Morre o jornalista esportivo Marcos Penido, aos 74 anos

admin
29 Aug, 2026
Jornalista esportivo teve uma carreira de mais de três décadas dedicada à cobertura do futebol Foto: Reprodução/Redes Sociais Morreu neste sábado (29), o jornalista esportivo Marcos Penido, aos 74 anos. O profissional trabalhou por 32 anos no jornal O Globo, entre 1983 e 2015, e teve morte confirmada após enfrentar um quadro de insuficiência cardíaca. Ao longo da carreira, Penido se destacou pela cobertura do futebol e conquistou dois Prêmios Esso. Conhecido como Penidão, Marcos deixa a mulher, Rita, e dois enteados, além de amigos e admiradores que construíram uma relação com ele nas redações do Rio de Janeiro. Fora do ambiente profissional, o jornalista também mantinha uma forte ligação com seu clube de coração, o Botafogo. Marcos Penido marcou o jornalismo esportivo Penido conquistou seu primeiro Prêmio Esso enquanto trabalhava no Jornal do Brasil, pela cobertura da Copa do Mundo de 1982. Anos depois, recebeu outra premiação pela participação na reportagem que revelou um esquema de manipulação de resultados no futebol carioca, em 1994. “Ele era o que hoje em dia cada vez temos menos no jornalismo, um repórter. Um cara dedicado a descobrir notícias.

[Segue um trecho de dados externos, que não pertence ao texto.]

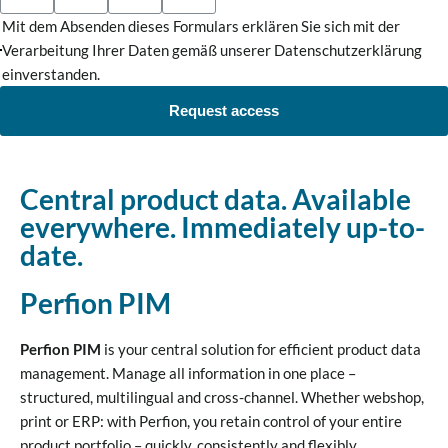
Mit dem Absenden dieses Formulars erklären Sie sich mit der
Verarbeitung Ihrer Daten gemäß unserer Datenschutzerklärung
einverstanden.
Request access
Central product data. Available
everywhere. Immediately up-to-
date.
Perfion PIM
Perfion PIM
is your central solution for efficient product data
management. Manage all information in one place –
structured, multilingual and cross-channel. Whether webshop,
print or ERP: with Perfion, you retain control of your entire
product portfolio – quickly, consistently and flexibly.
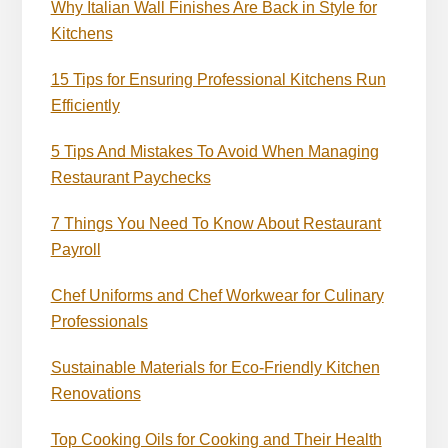
Why Italian Wall Finishes Are Back in Style for
Kitchens
15 Tips for Ensuring Professional Kitchens Run
Efficiently
5 Tips And Mistakes To Avoid When Managing
Restaurant Paychecks
7 Things You Need To Know About Restaurant
Payroll
Chef Uniforms and Chef Workwear for Culinary
Professionals
Sustainable Materials for Eco-Friendly Kitchen
Renovations
Top Cooking Oils for Cooking and Their Health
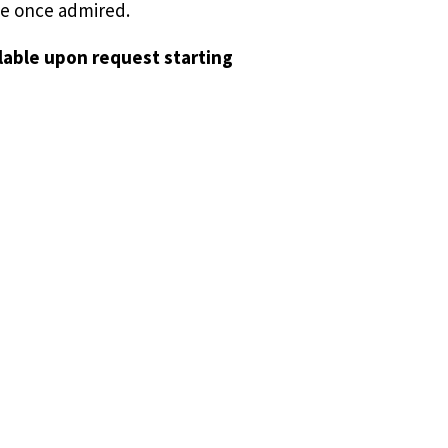
she once admired.
ilable upon request starting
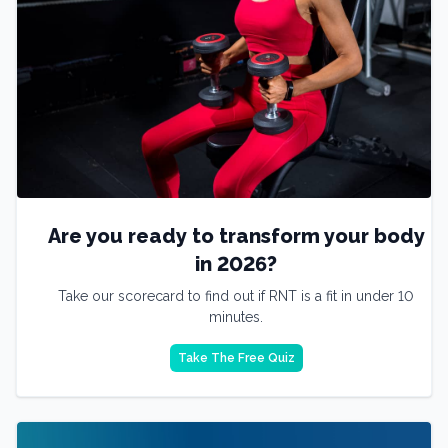
Are you ready to transform your body
in 2026?
Take our scorecard to find out if RNT is a fit in under 10
minutes.
Take The Free Quiz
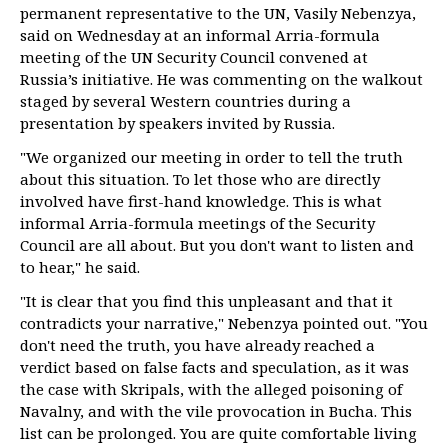
permanent representative to the UN, Vasily Nebenzya,
said on Wednesday at an informal Arria-formula
meeting of the UN Security Council convened at
Russia’s initiative. He was commenting on the walkout
staged by several Western countries during a
presentation by speakers invited by Russia.
"We organized our meeting in order to tell the truth
about this situation. To let those who are directly
involved have first-hand knowledge. This is what
informal Arria-formula meetings of the Security
Council are all about. But you don't want to listen and
to hear," he said.
"It is clear that you find this unpleasant and that it
contradicts your narrative," Nebenzya pointed out. "You
don't need the truth, you have already reached a
verdict based on false facts and speculation, as it was
the case with Skripals, with the alleged poisoning of
Navalny, and with the vile provocation in Bucha. This
list can be prolonged. You are quite comfortable living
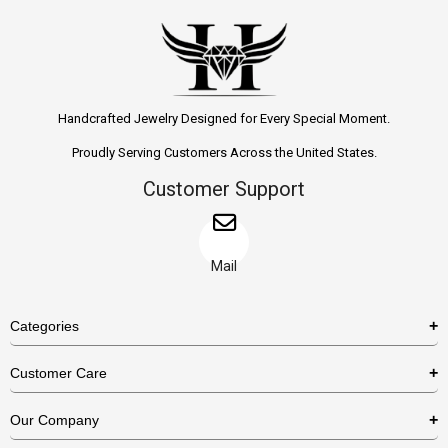
Handcrafted Jewelry Designed for Every Special Moment.
Proudly Serving Customers Across the United States.
Customer Support
Mail
Categories
Rings
Customer Care
Necklaces
US Shipping Policy
Our Company
Earrings
US Return Policy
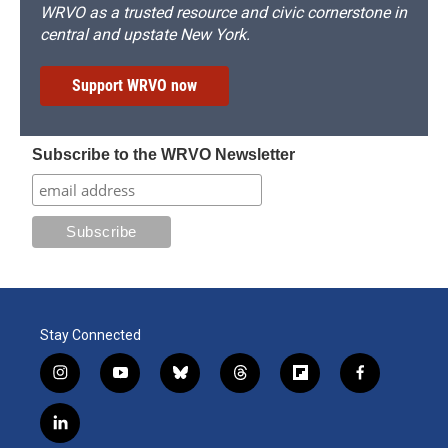
WRVO as a trusted resource and civic cornerstone in
central and upstate New York.
Support WRVO now
Subscribe to the WRVO Newsletter
Stay Connected
i
y
b
t
f
f
n
o
l
h
l
a
s
u
u
r
i
c
l
t
t
e
e
p
e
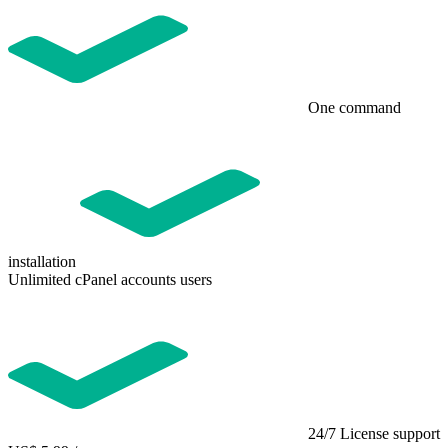
One command
installation
Unlimited cPanel accounts users
24/7 License support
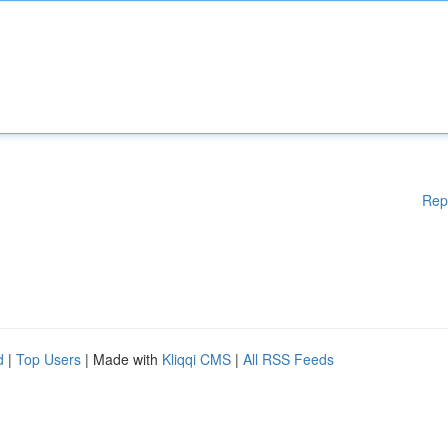
Rep
d
|
Top Users
| Made with
Kliqqi CMS
|
All RSS Feeds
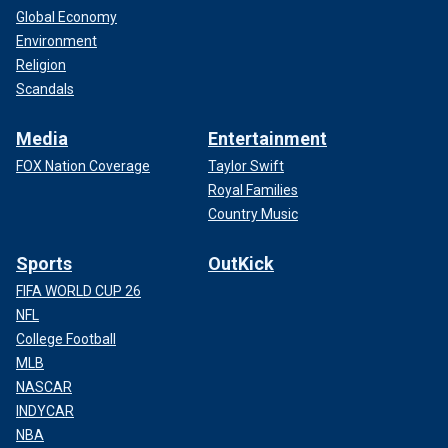
Global Economy
Environment
Religion
Scandals
Media
Entertainment
FOX Nation Coverage
Taylor Swift
Royal Families
Country Music
Sports
OutKick
FIFA WORLD CUP 26
NFL
College Football
MLB
NASCAR
INDYCAR
NBA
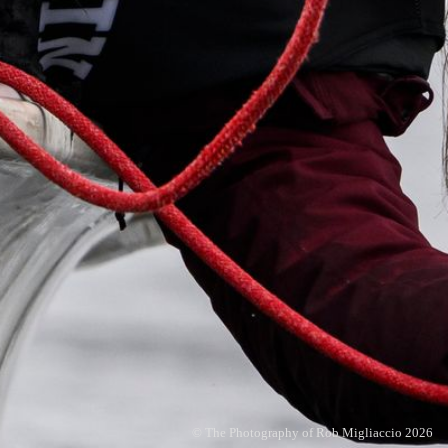
© The Photography of Rob Migliaccio 2026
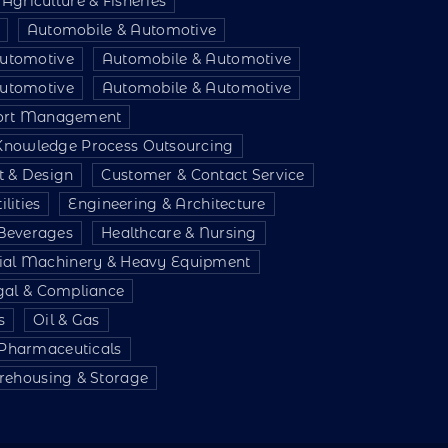
Agriculture & Fisheries
Automobile & Automotive
utomotive
Automobile & Automotive
utomotive
Automobile & Automotive
port Management
 Knowledge Process Outsourcing
t & Design
Customer & Contact Service
lities
Engineering & Architecture
Beverages
Healthcare & Nursing
rial Machinery & Heavy Equipment
gal & Compliance
s
Oil & Gas
 Pharmaceuticals
ehousing & Storage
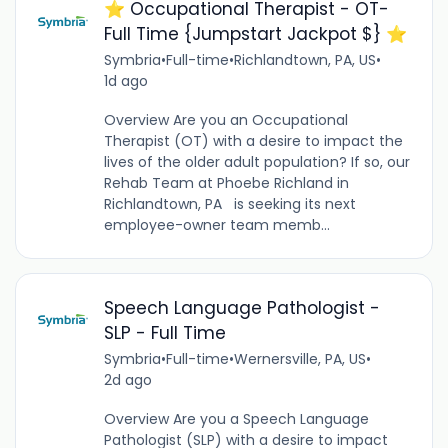
⭐️ Occupational Therapist - OT-
Full Time {Jumpstart Jackpot $} ⭐️
Symbria
•
Full-time
•
Richlandtown, PA, US
•
1d ago
Overview Are you an Occupational
Therapist (OT) with a desire to impact the
lives of the older adult population? If so, our
Rehab Team at Phoebe Richland in
Richlandtown, PA is seeking its next
employee-owner team memb...
Speech Language Pathologist -
SLP - Full Time
Symbria
•
Full-time
•
Wernersville, PA, US
•
2d ago
Overview Are you a Speech Language
Pathologist (SLP) with a desire to impact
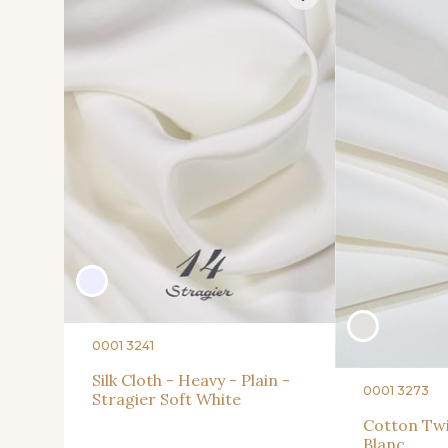
0001 3241
Silk Cloth - Heavy - Plain -
0001 3273
Stragier Soft White
Cotton Twil
Blanc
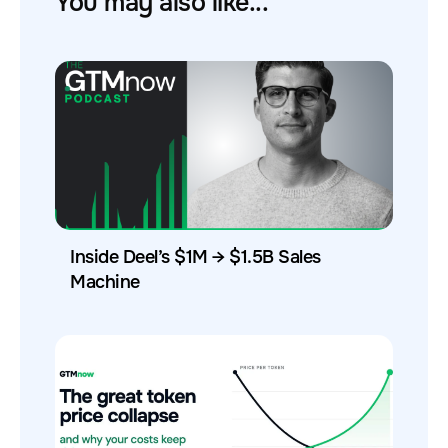
You may also like...
Inside Deel’s $1M → $1.5B Sales
Machine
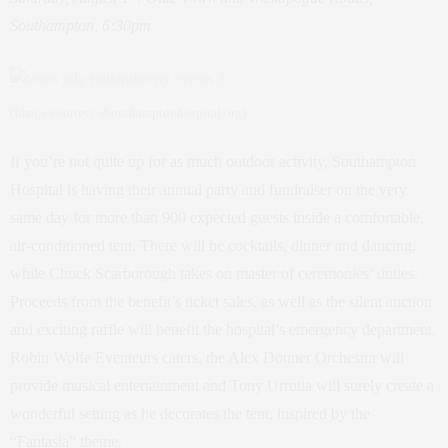
Southampton, 6:30pm
(Image courtesy shouthamptonhospital.org)
If you’re not quite up for as much outdoor activity, Southampton
Hospital is having their annual party and fundraiser on the very
same day for more than 900 expected guests inside a comfortable,
air-conditioned tent. There will be cocktails, dinner and dancing,
while Chuck Scarborough takes on master of ceremonies’ duties.
Proceeds from the benefit’s ticket sales, as well as the silent auction
and exciting raffle will benefit the hospital’s emergency department.
Robin Wolfe Eventeurs caters, the Alex Donner Orchestra will
provide musical entertainment and Tony Urrutia will surely create a
wonderful setting as he decorates the tent, inspired by the
“Fantasia” theme.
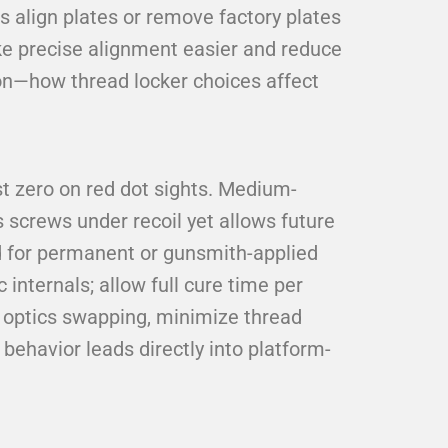
s align plates or remove factory plates
ke precise alignment easier and reduce
ion—how thread locker choices affect
t zero on red dot sights. Medium-
s screws under recoil yet allows future
d for permanent or gunsmith-applied
 internals; allow full cure time per
r optics swapping, minimize thread
behavior leads directly into platform-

Cobriu nove Copas do Mundo, de 1982 a 2014 (...). Ganhou o primeiro Premio Esso em 1983 pela cobertura da Copa de 1982, a sua primeira na profissão pelo Jornal do Brasil. Depois, ganhou em O Globo com a equipe reportagem que deflagrou esse processo de manipulação de resultados em 1994. Uma pessoa doce, um gigante adorável”, conta Toninho Nascimento, editor do Globo e por 16 anos chefe de Penido. O futebol carioca viveu um período de grande tensão após a circulação do GLOBO em 16 de dezembro de 1994. Naquela edição, Marcos Penido assinou uma reportagem que revelou um esquema de manipulação de resultados envolvendo a arbitragem da Ferj. Dessa forma, com a repercussão da denúncia, o caso ganhou força e, na sequência, desencadeou uma investigação sobre a atuação dos árbitros no Campeonato Carioca. Wagner Canazaro, então diretor do quadro de árbitros da entidade, havia convocado 70 juízes para articular um esquema de manipulação de resultados no Carioca de 1994. A partir da descoberta, os jornalistas iniciaram um trabalho intenso de apuração em busca da verdade e, como resultado, impediram a execução do esquema. Além disso, a investigação rendeu ao grupo formado por Marcos Penido, César Seabra, Eduardo Tchao, Paulo Júlio Clement, Antônio Roberto Arruda e Gustavo Poli o Prêmio Esso de Informação Esportiva.